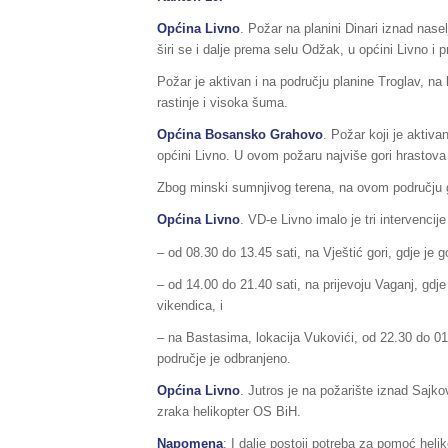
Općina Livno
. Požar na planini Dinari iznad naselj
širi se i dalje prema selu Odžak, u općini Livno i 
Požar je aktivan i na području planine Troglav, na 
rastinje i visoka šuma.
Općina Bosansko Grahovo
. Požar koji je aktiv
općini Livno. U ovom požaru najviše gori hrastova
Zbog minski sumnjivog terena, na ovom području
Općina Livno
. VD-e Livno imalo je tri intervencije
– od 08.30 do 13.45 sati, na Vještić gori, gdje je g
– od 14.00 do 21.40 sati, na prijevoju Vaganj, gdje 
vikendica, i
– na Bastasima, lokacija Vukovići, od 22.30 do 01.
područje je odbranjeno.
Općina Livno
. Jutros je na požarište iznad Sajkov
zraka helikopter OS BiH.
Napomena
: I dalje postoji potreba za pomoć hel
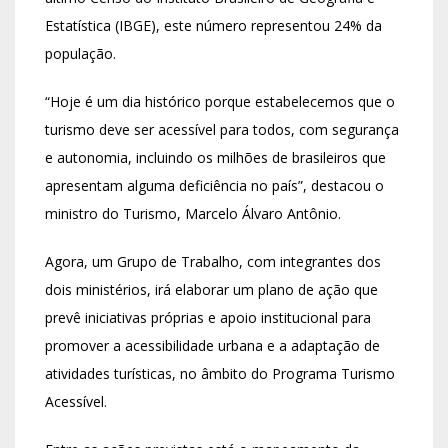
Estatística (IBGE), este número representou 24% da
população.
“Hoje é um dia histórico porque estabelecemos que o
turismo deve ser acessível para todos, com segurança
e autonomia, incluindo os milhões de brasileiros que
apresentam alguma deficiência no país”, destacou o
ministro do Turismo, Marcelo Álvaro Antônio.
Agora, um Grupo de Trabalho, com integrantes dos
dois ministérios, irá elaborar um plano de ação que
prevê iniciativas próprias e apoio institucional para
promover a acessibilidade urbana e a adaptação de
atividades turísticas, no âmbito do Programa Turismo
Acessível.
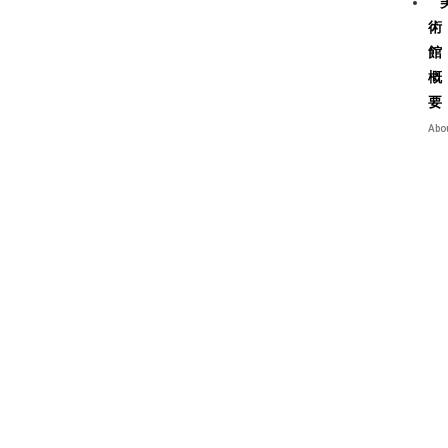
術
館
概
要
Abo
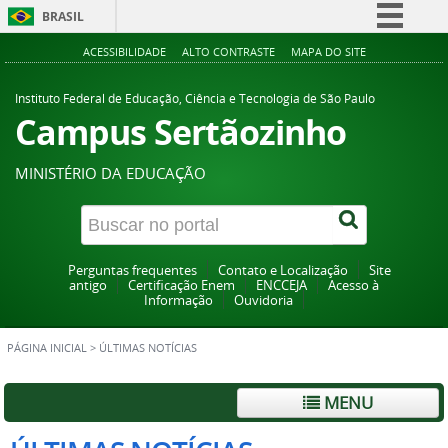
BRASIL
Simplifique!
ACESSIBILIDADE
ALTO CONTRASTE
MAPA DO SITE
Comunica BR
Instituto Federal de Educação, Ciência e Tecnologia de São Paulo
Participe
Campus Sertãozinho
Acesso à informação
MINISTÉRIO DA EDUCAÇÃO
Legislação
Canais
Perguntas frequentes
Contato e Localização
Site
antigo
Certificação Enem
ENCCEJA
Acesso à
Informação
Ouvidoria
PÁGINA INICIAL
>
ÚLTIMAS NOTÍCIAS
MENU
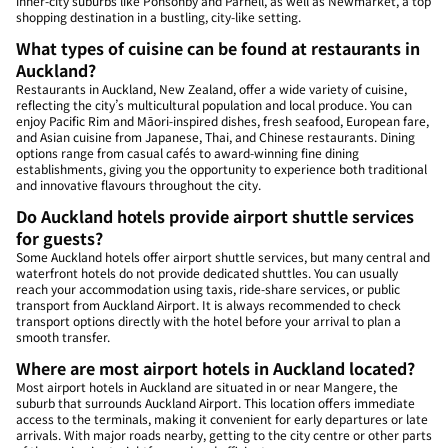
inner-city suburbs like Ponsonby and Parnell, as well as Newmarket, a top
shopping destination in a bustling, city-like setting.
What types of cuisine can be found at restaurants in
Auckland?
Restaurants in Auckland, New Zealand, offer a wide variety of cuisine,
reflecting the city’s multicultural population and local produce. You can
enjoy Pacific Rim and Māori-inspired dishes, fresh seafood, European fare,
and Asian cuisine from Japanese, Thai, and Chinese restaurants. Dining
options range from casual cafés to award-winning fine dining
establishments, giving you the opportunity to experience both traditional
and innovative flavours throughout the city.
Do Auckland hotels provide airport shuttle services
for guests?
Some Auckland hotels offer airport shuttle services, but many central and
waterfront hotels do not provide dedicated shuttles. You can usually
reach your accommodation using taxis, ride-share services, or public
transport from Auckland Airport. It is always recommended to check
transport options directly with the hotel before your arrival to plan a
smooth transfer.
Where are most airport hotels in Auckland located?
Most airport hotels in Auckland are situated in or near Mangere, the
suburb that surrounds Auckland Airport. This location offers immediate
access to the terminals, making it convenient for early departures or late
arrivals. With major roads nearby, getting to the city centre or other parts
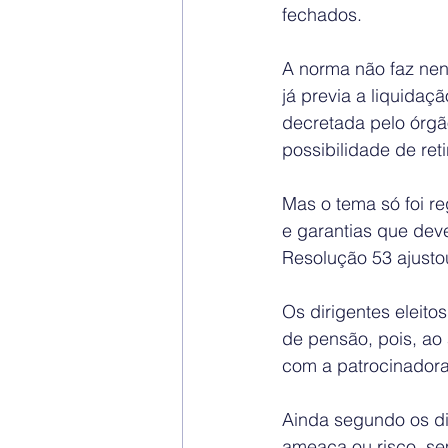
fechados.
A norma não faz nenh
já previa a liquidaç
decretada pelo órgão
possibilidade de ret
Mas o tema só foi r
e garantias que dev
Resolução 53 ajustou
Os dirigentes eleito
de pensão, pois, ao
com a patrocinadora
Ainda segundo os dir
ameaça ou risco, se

_____

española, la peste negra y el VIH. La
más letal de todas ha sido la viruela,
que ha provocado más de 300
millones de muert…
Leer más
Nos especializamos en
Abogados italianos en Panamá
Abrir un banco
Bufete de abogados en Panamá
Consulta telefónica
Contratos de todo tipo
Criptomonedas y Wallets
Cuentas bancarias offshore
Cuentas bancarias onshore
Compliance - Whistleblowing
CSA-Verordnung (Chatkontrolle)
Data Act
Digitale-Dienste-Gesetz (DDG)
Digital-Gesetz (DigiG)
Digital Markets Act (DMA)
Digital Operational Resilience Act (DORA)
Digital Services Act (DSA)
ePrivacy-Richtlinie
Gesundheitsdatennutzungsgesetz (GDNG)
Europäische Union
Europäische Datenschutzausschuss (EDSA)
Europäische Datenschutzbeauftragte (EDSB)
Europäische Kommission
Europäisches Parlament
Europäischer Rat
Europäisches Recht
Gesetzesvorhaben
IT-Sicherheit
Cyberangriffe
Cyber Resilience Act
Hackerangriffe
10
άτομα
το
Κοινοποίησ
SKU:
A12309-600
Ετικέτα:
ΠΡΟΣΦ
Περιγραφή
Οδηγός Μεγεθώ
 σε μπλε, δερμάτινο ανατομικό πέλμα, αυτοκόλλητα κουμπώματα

_____

_The task_.
Copy out every line of the data that includes the word "području".

_Response to the task_.
Požar je aktivan i na području planine Troglav, na 
Zbog minski sumnjivog terena, na ovom području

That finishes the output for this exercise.